Keep Calm and Carry On
Today’s blog post comes from Pat Baker, President and CEO of the Connecticut Health Foundation on the post-election health care landscape.
The recent election has the potential of having a significant impact on healthcare and health spending. The language occupying the news most often centers on “repeal and replace” the Affordable Care Act (ACA). The reality is that the impact is even greater as discussions include the ACA, Medicaid, and Medicare. For those of you familiar with the Speaker of the House, Paul Ryan’s past budget proposals, this is not surprising. Congressman Ryan’s budget proposes to block grant Medicaid moving it from an entitlement program and privatize Medicare as well as repeal of the ACA. If these changes take place we are talking about fundamental shifts in the country’s approach to health care spending.

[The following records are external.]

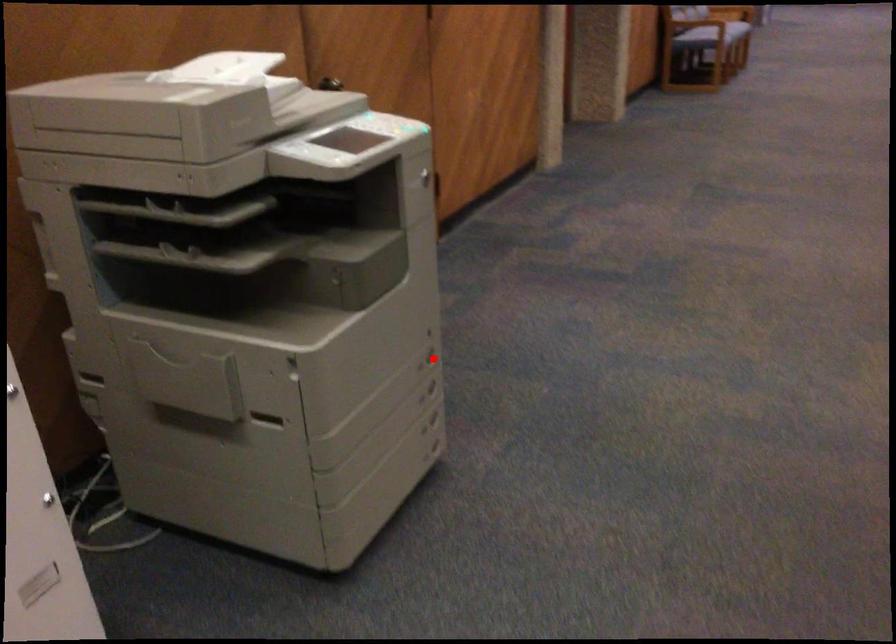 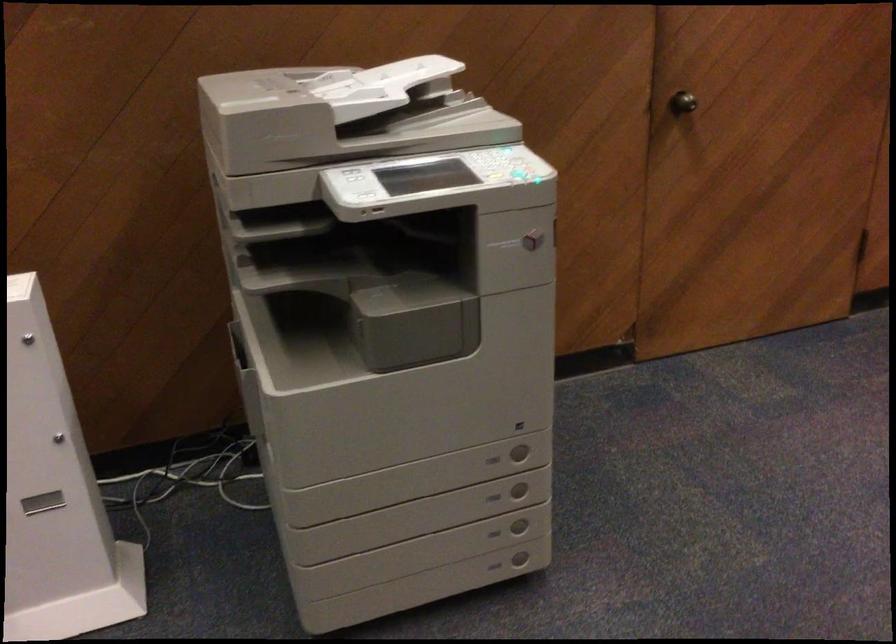 The point at the highlighted location is marked in the first image. Where is the corresponding point in the second image?

(519, 451) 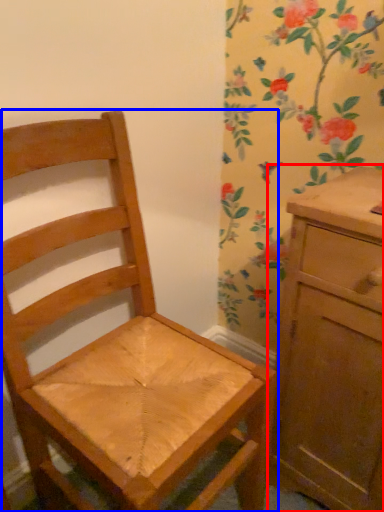 Question: Which object appears farthest to the camera in this image, chest of drawers (highlighted by a red box) or chair (highlighted by a blue box)?

Choices:
 (A) chest of drawers
 (B) chair

Answer: (A)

Uncertainty is the word of the day. The ACA is a very complicated piece of legislation with many provisions and changes in any one provision has significant ramifications on others. In President Elect Trump’s 60-Minute interview, he said he wanted to preserve the requirement to provide coverage for those with a pre-existing conditions. This may be true, but the economic realities of preserving that coverage affects the ACA on multiple levels. It is estimated that 130 million people in the United States have pre-existing conditions and the reason there is an individual mandate in the ACA is to share the risk with all; otherwise, the costs are prohibitive. One could say you are keeping this requirement, but without the mandate, premiums would be too costly for most to secure coverage.
The Ryan budget proposes to block grant Medicaid. This would eliminate Medicaid as an entitlement program for which recipients qualify based upon income to a global capped budget in which states determine how they utilize these dollars. While it provides greater flexibility, it does not allow accommodation for jumps in enrollment during times of recession, new treatment options, or emerging health crisis. The other question many ask is how will they calculate the block grant’s base? Is it based on pre-ACA or post? To date 204,000 people in Connecticut have gained Medicaid coverage due to the expansion of Medicaid through the ACA with the federal government picking up 95% of the cost. Is the block grant going to look at the expenditures to date including the 204,000 or revert back to a time before they were allowed to gain coverage?
The budget also proposes to privatize Medicare, changing the bargain that the original legislation offered to senior citizens. It would no longer be an entitlement program.
We can only speculate on what is to come. Most experts believe that it will take time to repeal the ACA and that any real change won’t likely be seen until 2018. In the shorter term, there is a budget reconciliation bill that will need to be passed in December 2016 which provides an opportunity to make budget changes such as the elimination of subsidies for those covered on the health care exchanges, block granting Medicaid, elimination of the individual mandate, just to name a few. The peril of this process is that it allows passage to occur by a simple majority so the opposition party cannot stop a unified party in making these changes.
All of this will require our foundation to stay alert and nimble while staying true to its mission. As we face these turbulent times, please remember that the need for coverage, connection to care, health delivery transformation, and controlling cost are still very much present. Health care in this country still is not value based, we still face significant racial and ethnic health disparities, so the work must continue. While the “how” may change, the “what” remains steady.
Even as I write this, I remain grateful that we are in this together. Take care, and have a wonderful holiday.